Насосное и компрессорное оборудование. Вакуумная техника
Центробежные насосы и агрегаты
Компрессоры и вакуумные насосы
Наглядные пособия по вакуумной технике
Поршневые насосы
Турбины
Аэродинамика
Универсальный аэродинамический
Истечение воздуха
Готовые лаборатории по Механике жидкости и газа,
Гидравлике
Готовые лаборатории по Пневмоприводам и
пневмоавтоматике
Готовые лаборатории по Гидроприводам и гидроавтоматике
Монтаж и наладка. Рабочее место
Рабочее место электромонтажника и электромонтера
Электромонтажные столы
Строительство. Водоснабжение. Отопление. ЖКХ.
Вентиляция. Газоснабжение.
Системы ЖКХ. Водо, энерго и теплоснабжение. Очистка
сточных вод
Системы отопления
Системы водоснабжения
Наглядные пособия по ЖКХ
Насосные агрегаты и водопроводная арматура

———

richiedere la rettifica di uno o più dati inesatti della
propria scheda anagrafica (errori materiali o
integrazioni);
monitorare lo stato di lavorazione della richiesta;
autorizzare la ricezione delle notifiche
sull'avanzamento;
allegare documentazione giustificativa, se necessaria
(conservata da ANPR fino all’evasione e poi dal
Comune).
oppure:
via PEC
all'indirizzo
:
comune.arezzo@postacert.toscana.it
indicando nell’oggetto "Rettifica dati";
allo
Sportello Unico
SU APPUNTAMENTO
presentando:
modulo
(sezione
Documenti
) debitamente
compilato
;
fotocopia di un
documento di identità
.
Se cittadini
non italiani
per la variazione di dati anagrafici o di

———

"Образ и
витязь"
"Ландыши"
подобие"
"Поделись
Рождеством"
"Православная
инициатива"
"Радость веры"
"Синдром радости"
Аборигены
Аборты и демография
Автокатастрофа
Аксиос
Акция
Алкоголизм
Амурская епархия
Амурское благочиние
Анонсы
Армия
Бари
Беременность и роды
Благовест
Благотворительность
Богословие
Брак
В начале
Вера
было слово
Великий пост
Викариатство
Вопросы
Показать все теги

———

■ **Assignment**
Make a list of all lines in the data that contain "Наглядные".

■ **Response for this exercise**
Наглядные пособия по вакуумной технике
Наглядные пособия по ЖКХ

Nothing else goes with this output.